━━ DATA EXTRACTS ━━

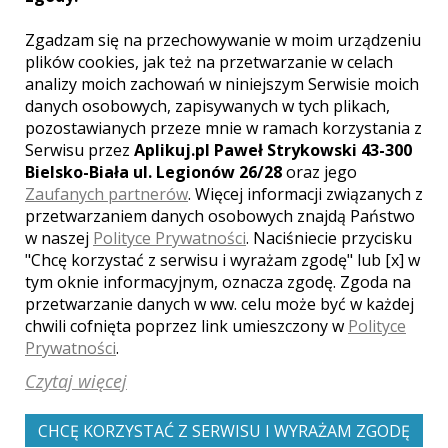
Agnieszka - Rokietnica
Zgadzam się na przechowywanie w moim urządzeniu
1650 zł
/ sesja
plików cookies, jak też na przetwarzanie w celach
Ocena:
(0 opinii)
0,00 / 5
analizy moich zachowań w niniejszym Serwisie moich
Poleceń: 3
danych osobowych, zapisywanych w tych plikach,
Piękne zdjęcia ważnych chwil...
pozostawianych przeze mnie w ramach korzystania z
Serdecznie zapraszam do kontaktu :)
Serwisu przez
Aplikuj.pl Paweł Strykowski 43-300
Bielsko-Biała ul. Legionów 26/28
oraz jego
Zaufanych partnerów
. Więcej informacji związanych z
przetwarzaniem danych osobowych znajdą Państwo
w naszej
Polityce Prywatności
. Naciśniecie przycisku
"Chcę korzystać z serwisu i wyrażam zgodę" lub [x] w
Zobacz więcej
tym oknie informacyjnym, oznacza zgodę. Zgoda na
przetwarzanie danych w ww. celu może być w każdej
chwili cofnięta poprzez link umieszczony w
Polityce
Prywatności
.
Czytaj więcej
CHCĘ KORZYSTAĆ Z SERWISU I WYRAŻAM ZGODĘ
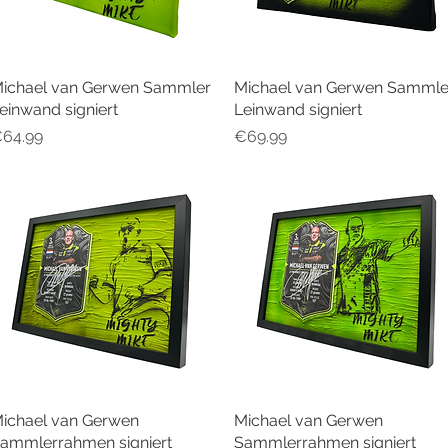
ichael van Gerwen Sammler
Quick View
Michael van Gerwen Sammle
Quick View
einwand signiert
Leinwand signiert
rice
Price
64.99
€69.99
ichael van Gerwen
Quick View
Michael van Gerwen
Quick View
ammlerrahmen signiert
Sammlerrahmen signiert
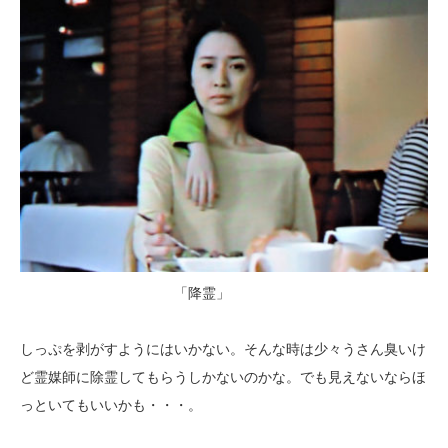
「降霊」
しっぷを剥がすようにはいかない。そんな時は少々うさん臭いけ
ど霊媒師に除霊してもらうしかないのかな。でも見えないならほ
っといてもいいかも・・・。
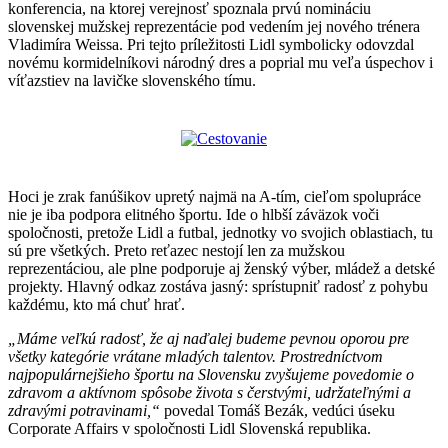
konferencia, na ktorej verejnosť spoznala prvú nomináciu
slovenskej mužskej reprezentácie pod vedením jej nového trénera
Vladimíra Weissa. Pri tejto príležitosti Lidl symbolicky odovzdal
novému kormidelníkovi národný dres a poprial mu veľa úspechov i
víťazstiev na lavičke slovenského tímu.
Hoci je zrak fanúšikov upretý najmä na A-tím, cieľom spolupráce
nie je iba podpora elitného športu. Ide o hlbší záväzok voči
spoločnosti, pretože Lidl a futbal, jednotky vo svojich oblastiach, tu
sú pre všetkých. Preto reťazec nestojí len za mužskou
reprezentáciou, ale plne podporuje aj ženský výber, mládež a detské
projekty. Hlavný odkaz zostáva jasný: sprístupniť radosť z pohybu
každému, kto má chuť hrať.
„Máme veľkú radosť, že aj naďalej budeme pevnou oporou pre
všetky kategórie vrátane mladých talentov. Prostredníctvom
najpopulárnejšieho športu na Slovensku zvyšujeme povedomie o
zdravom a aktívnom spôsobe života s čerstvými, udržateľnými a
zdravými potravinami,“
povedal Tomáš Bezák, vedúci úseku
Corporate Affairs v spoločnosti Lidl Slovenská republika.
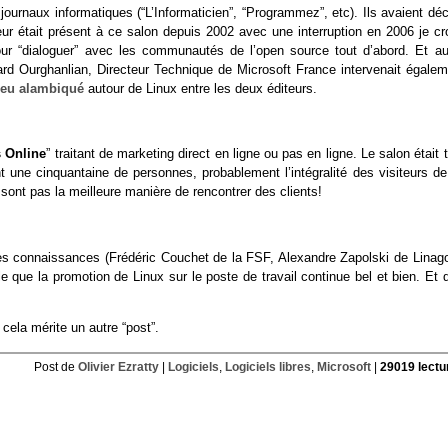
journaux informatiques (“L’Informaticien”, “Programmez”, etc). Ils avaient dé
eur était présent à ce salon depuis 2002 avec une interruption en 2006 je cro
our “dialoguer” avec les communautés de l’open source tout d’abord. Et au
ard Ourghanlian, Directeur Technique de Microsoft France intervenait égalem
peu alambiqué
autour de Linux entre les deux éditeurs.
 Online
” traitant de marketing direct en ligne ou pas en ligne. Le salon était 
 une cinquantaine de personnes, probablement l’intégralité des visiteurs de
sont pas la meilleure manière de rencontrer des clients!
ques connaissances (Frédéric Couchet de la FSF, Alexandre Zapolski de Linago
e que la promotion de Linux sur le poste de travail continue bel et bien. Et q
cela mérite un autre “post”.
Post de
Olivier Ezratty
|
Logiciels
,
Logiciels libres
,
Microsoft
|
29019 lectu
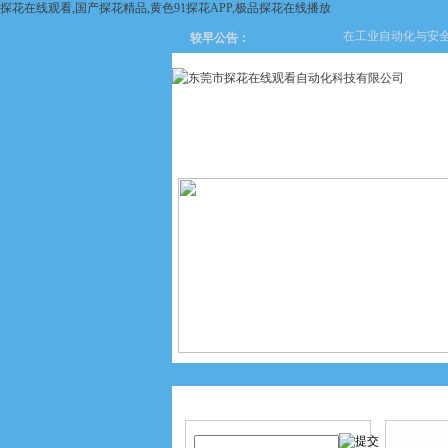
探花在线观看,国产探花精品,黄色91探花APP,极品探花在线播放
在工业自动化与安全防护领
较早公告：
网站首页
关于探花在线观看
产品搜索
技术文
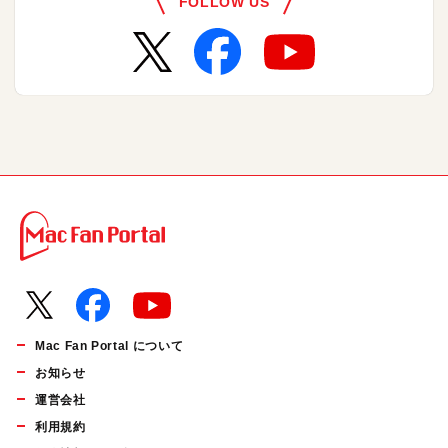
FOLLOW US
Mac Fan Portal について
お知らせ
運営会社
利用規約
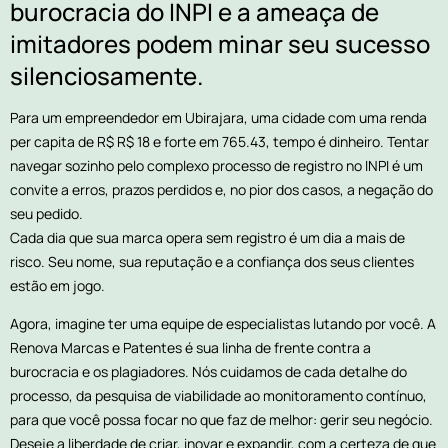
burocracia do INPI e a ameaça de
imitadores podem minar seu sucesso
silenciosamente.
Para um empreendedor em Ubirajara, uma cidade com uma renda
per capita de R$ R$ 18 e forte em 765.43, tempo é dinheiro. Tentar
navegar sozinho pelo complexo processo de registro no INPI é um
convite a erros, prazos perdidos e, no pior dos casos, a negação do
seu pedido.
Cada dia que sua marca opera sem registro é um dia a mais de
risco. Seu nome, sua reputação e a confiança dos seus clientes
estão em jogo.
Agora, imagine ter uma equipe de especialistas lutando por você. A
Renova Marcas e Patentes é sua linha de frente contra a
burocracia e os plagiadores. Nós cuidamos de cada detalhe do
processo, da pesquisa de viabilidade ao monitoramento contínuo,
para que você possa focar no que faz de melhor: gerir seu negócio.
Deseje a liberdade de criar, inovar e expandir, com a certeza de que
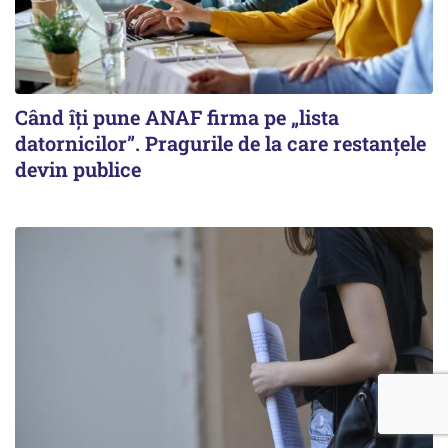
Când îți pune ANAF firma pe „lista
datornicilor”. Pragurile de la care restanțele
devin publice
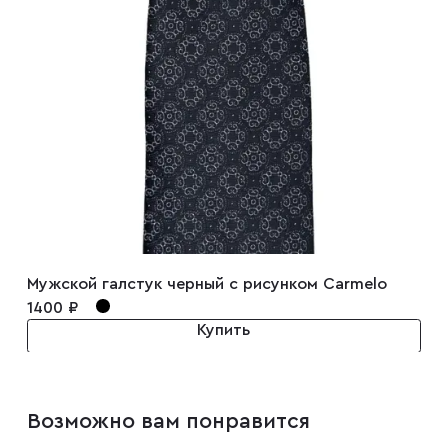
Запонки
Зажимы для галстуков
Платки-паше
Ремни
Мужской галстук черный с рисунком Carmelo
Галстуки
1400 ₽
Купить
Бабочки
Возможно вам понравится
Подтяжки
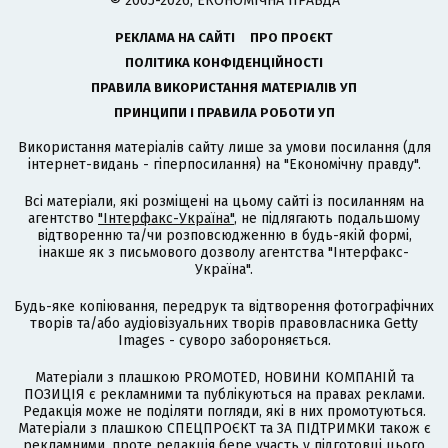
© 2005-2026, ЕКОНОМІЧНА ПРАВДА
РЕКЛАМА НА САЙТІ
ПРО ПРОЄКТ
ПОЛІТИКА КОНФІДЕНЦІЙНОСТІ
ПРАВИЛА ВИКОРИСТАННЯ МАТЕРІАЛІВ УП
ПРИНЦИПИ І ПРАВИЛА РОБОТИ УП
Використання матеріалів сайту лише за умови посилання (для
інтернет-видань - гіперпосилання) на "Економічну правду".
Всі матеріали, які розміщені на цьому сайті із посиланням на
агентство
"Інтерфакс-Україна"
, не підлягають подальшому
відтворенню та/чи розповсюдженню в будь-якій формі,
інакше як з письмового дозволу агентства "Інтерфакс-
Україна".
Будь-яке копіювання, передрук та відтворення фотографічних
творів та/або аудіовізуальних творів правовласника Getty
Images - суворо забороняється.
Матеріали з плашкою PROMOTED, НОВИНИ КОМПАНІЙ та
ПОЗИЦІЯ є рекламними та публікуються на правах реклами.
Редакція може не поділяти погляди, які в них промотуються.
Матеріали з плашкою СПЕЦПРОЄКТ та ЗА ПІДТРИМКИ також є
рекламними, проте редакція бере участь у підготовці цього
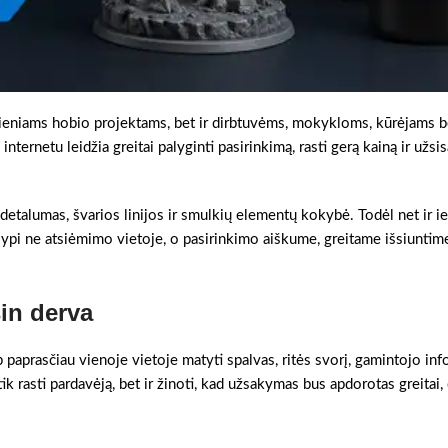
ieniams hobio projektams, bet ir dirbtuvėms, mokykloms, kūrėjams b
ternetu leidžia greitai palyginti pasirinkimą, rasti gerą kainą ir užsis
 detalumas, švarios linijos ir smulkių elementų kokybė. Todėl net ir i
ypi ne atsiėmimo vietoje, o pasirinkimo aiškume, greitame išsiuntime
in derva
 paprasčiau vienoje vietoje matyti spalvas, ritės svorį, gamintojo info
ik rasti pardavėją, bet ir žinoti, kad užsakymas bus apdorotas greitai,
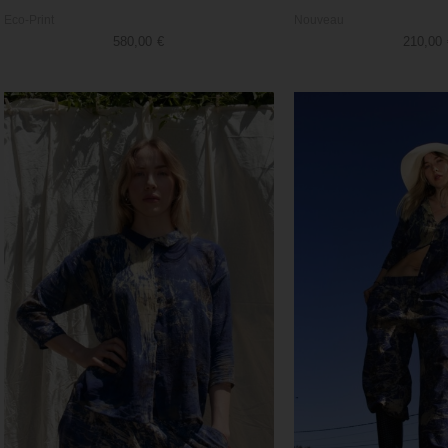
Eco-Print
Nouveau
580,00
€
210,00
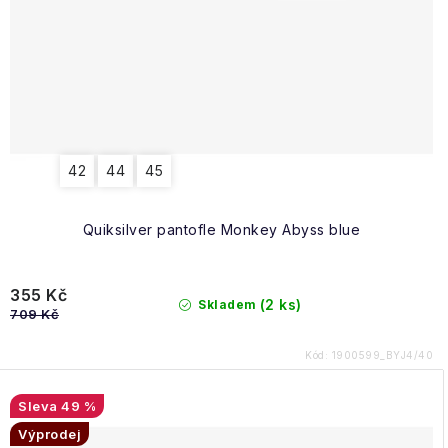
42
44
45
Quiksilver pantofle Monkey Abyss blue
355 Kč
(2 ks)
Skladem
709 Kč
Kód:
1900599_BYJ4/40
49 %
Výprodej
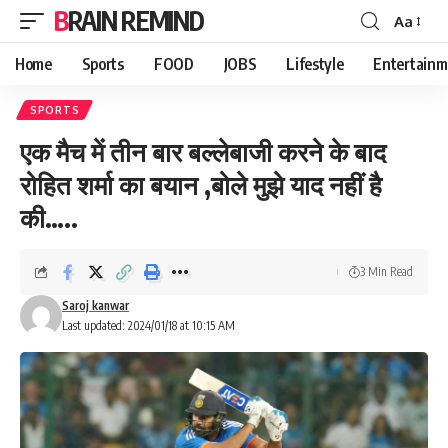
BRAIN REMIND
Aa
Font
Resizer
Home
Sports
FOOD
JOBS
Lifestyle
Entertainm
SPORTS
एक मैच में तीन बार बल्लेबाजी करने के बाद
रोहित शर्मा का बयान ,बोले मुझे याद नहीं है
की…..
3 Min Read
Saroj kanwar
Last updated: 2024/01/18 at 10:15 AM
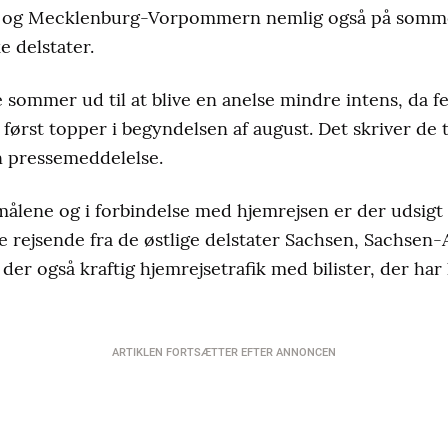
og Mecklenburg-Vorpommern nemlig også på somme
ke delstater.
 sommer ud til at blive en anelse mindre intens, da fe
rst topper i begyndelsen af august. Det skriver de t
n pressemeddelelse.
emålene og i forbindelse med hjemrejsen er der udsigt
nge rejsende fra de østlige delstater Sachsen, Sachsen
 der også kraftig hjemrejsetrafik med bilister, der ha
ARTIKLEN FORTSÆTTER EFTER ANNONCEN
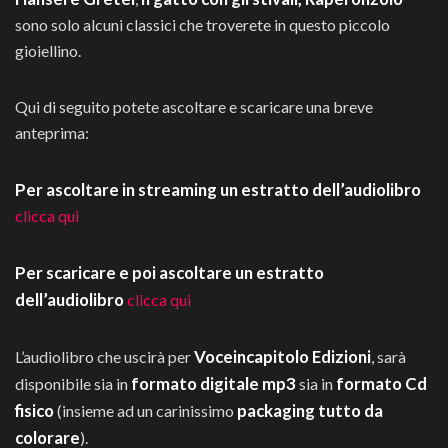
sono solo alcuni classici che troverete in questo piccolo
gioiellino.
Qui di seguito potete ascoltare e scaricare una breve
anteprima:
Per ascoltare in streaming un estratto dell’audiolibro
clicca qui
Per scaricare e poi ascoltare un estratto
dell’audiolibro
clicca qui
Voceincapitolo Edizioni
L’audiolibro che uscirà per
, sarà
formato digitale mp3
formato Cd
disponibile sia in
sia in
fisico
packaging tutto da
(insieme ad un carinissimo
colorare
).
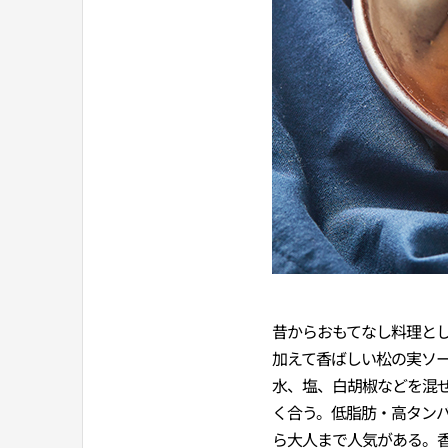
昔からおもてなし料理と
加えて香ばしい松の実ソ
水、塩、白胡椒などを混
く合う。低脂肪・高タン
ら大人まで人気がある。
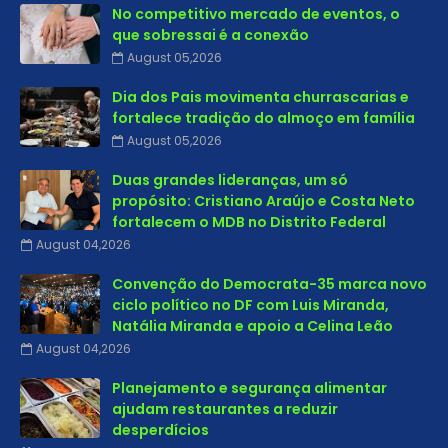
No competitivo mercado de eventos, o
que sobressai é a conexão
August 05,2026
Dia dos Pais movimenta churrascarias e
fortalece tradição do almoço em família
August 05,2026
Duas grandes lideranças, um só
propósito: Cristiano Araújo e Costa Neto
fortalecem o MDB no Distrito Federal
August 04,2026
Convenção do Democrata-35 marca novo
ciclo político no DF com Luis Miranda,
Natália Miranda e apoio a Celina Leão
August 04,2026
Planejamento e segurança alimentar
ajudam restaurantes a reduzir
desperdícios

━━━

YOUR OBJECTIVE —
Above are the records; return the lines in them from the one with "najpopulárnejšieho športu na" to the one with "eur était présent", inclusive, exactly and without images.

EXERCISE RESPONSE —
najpopulárnejšieho športu na Slovensku zvyšujeme povedomie o
zdravom a aktívnom spôsobe života s čerstvými, udržateľnými a
zdravými potravinami,“
povedal Tomáš Bezák, vedúci úseku
Corporate Affairs v spoločnosti Lidl Slovenská republika.
journaux informatiques (“L’Informaticien”, “Programmez”, etc). Ils avaient dé
eur était présent à ce salon depuis 2002 avec une interruption en 2006 je cro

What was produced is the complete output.